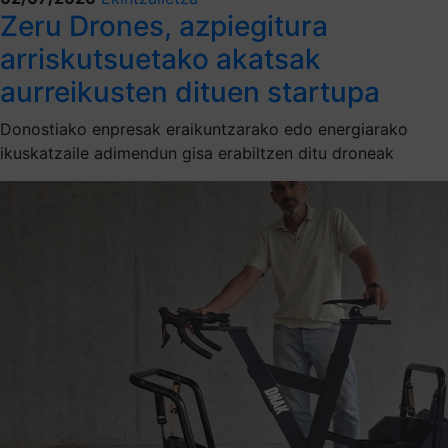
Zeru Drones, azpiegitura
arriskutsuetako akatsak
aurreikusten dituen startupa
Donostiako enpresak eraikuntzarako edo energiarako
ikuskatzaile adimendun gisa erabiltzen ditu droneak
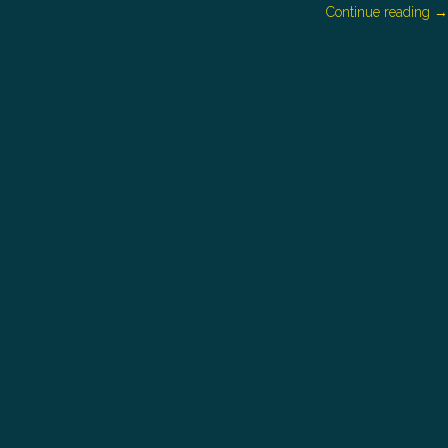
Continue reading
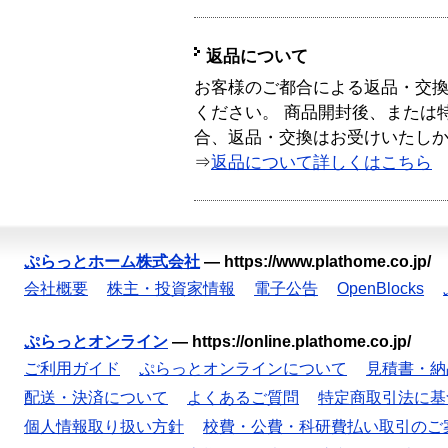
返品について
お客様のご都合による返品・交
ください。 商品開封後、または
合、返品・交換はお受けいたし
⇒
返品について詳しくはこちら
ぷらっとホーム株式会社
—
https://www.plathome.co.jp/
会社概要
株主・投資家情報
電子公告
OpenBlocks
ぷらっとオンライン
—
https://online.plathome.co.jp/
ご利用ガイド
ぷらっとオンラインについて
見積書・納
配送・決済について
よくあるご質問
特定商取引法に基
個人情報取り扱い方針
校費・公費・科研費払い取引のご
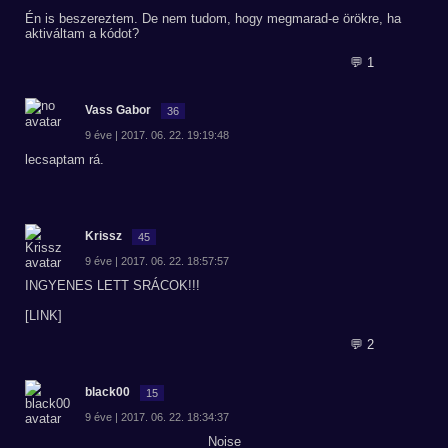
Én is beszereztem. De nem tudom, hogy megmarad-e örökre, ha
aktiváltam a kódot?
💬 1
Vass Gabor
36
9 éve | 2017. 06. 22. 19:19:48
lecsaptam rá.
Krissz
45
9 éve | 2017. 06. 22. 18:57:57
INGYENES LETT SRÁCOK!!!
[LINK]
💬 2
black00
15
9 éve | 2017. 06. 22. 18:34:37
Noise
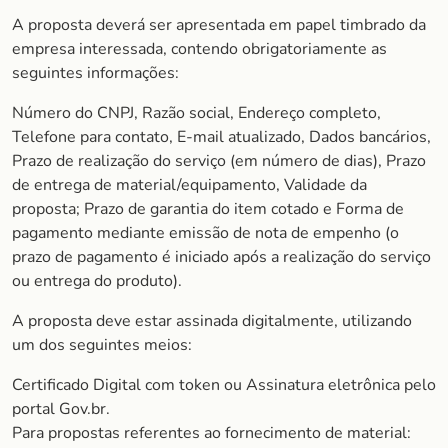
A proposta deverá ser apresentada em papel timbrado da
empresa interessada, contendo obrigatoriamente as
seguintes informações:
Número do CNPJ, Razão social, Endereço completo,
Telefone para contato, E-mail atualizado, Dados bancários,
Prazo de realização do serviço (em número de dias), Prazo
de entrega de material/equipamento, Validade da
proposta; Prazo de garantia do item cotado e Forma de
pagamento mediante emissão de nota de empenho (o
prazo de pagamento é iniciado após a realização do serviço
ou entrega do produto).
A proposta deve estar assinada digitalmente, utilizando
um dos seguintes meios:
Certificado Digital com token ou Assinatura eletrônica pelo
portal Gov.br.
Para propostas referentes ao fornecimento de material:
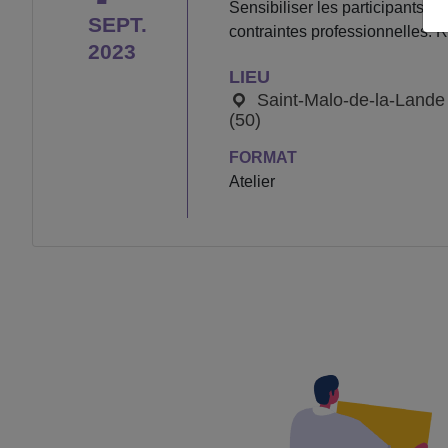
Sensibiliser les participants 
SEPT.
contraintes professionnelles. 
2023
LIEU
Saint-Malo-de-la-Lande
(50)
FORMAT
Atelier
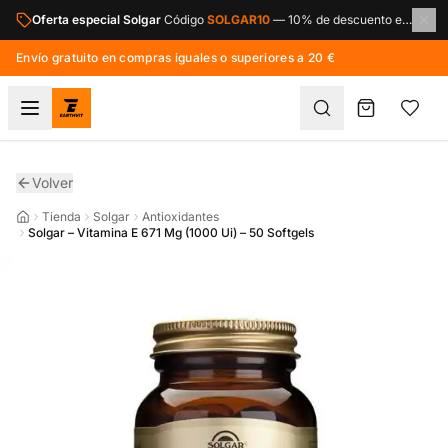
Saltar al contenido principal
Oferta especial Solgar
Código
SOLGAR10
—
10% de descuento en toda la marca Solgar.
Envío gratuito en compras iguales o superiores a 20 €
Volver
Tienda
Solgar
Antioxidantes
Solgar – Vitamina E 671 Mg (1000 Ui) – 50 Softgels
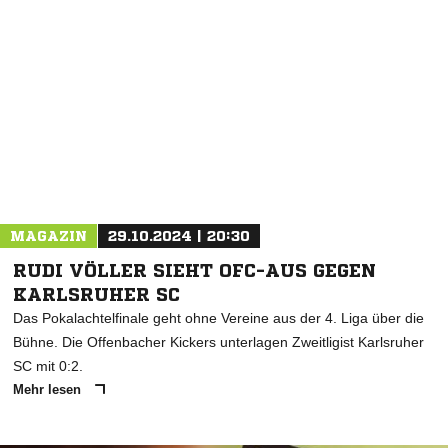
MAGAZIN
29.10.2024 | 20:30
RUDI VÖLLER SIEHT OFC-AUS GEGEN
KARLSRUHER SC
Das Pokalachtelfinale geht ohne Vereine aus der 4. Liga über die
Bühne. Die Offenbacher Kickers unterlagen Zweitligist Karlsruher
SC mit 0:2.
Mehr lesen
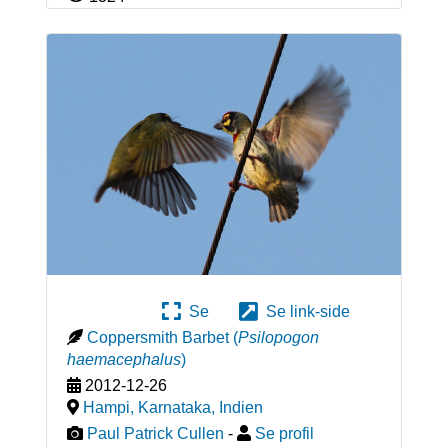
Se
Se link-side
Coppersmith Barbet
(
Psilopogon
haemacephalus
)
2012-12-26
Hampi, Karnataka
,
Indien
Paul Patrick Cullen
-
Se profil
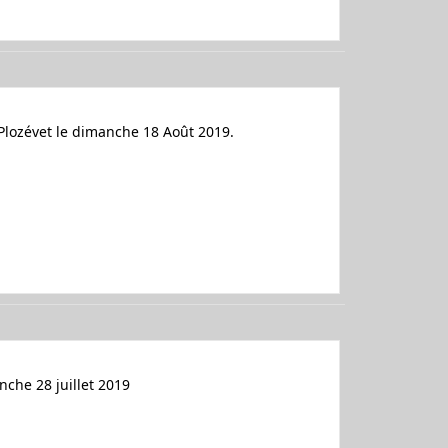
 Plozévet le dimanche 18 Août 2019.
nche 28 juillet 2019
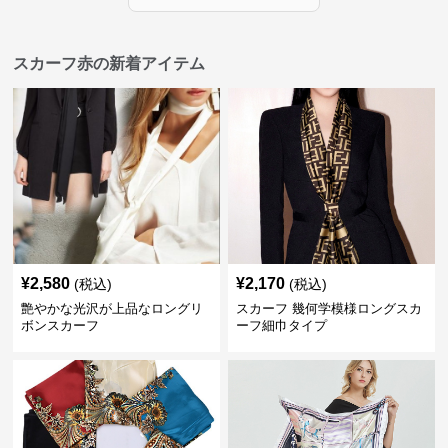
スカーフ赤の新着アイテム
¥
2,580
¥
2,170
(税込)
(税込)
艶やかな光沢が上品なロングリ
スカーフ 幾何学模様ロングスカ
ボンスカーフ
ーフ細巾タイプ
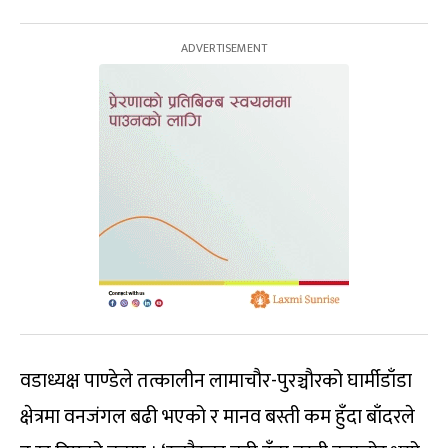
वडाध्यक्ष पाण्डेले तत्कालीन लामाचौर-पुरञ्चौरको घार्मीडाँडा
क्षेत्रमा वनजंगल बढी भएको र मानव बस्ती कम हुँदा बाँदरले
========
## WHAT IS REQUIRED
Show each line of the material holding "https".

## YOUR SOLUTION
https://www.plathome.co.jp/
https://online.plathome.co.jp/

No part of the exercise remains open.